Vincent Viola went to West Point, was commissioned as an officer in 1977, rose to the rank of major, graduated Ranger School, and served with the 101st Airborne. As sports owners go, he’s probably the most likely to be able to kick your ass. As Donald Trump nominees go, he’s probably the most qualified to actually serve in his new government position – Secretary of the Army.
It’s time to get things back on track for the incoming Billionaire Employer-in-Chief, with appointments that get back to the ethos of his administration. We’re talking about someone whose choice for Secretary of Energy, Rick Perry, wanted to eliminate the Department of Energy, only he couldn’t remember that it existed. We’re talking about someone whose pick for Secretary of State, Rex Tillerson, has received the Russian Order of Friendship. We’re talking about someone whose pick for Secretary of the Treasury, Steven Mnuchin – well, you’re reading Dealbreaker, so you already know.
So, who else from the world of sports could the President-Electoral bring into his government?
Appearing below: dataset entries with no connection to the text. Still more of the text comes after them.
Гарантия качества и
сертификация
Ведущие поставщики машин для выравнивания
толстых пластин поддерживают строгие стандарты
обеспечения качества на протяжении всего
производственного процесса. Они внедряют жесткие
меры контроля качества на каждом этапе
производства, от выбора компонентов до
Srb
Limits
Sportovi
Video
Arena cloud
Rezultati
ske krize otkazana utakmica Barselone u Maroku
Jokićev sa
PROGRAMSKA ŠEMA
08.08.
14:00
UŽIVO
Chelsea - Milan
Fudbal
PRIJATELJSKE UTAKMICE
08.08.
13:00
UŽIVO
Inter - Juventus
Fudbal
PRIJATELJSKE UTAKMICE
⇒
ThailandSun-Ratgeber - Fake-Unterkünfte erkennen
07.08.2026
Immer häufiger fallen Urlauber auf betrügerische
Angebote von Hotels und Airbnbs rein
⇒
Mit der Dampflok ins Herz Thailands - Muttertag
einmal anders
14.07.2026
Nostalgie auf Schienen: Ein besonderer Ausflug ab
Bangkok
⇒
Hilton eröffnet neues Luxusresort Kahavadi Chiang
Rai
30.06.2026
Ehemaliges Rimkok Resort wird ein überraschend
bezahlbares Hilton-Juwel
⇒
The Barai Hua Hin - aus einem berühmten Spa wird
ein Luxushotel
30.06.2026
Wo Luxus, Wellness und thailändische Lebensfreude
Daniel Snyder: Yes, he’s a D.C. insider as the owner of the local professional footballing outfit, but they play in Maryland, so there’s no worries about any conflict with the initiative to drain the swamp. The position for Snyder would be under Secretary of the Interior Ryan Zinke, the Montana congressman with the 3% rating from the League of Conservation Voters. Yes, the new Assistant Secretary of the Interior for Indian Affairs is the man who heads up the Washington Redskins Original Americans Foundation. Just change redskinsfacts.com to redskinsfacts.gov, and you’re ready to go.
Clay Bennett: Back in 2004, as the importance of facts began to unravel, Bennett’s co-conspirator in robbing NBA basketball from Seattle, Aubrey McClendon, was one of the financial backers of the Swift Boat Veterans for Truth campaign. McClendon, a fracking magnate who headed Chesapeake Energy, was indicted by a federal grand jury in March of this year in a scheme to rig bids for oil and natural gas leases. The next day, McClendon died in a fiery one-car crash. What better way to honor him than to make his old business partner, himself once convicted for drunk driving, the new Secretary of Veterans Affairs?
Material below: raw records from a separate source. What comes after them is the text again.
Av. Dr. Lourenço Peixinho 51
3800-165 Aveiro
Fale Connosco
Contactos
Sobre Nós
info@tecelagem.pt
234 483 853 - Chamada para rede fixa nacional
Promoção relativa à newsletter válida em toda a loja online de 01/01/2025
Jimmy Haslam: In 2014, the Browns had the No. 26 pick in the draft thanks to a rare good trade, as Cleveland somehow got the first-rounder for horrendous running back Trent Richardson. Having already selected cornerback Justin Gilbert at No. 8 (after trading down from No. 4 and up again from No. 9), the Browns were free to use their lower first-round pick on a quarterback. They needed a quarterback, because the Browns always need a quarterback, and they had shelled out $100,000 for a study in advanced analytics to determine the best quarterback in the draft. The result? Teddy Bridgewater. Score one for analytics, because the competition for the best quarterback of the 2014 draft class is between him and Derek Carr. Unfortunately for the Browns, they did not use their expensive analysis, instead trading the No. 26 pick and a third-rounder to the Philadelphia Eagles so that they could move up four spots and take Johnny Manziel, the Heisman Trophy winner from Texas A&M. Why did Cleveland trade up to take Manziel? Because a homeless man told Haslam that they should. No, really. Haslam is an obvious choice for United States Trade Representative, though the $92 million penalty paid by his company, Pilot Flying J, for fraud restitution in 2014, puts the brother of Tennessee governor Bill Haslam in good position for any cabinet spot he’d want.
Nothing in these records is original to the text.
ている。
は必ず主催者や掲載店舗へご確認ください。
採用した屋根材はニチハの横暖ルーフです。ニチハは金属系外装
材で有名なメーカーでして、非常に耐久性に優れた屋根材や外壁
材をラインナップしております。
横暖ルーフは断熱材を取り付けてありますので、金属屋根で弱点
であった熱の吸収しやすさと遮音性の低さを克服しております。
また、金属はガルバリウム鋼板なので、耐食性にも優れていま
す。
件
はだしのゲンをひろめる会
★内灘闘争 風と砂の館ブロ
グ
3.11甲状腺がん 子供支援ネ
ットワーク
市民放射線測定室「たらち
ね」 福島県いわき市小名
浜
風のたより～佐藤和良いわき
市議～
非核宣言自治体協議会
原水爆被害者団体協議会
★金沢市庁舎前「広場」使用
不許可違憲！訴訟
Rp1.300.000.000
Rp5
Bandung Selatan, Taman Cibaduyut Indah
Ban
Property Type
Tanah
James Dolan: He’s from the Big Apple. Knicks fans can tell you that his ownership of the team has been fertilizer, to change a word. The music of JD & the Straight Shot has been described by Deadspin as “corny-ass blues.” He owns Madison Square Garden, which true to the Trump regime’s anti-fact bent is neither on Madison Avenue, a square building, at Madison Square, nor a horticultural center. If you don’t think that Dolan is fit to be Secretary of Agriculture, reconsider his expertise in crop rotation, as exemplified by former Knicks president and coach Isiah Thomas winding with the WNBA’s New York Liberty. The initial plan was to make Thomas, disgraced in a sexual harassment lawsuit brought by a former Garden executive in 2007, part owner of the Liberty. When the league rejected that, Dolan simply made Thomas the team president. That’s the kind of savvy problem-solving any administration needs.
Betsy DeVos: It’s her father-in-law who owns the Orlando Magic, but still, you have to make room on a list like this for an obvious anti-choice for Secretary of Education. DeVos is a firm proponent of school vouchers and charter school, to the point that The New York Times wrote, “It is hard to find anyone more passionate about the idea of steering public dollars away from traditional public schools than Betsy DeVos, Donald J. Trump’s pick as the cabinet secretary overseeing the nation’s education system.”
Oh, right, that one really happened.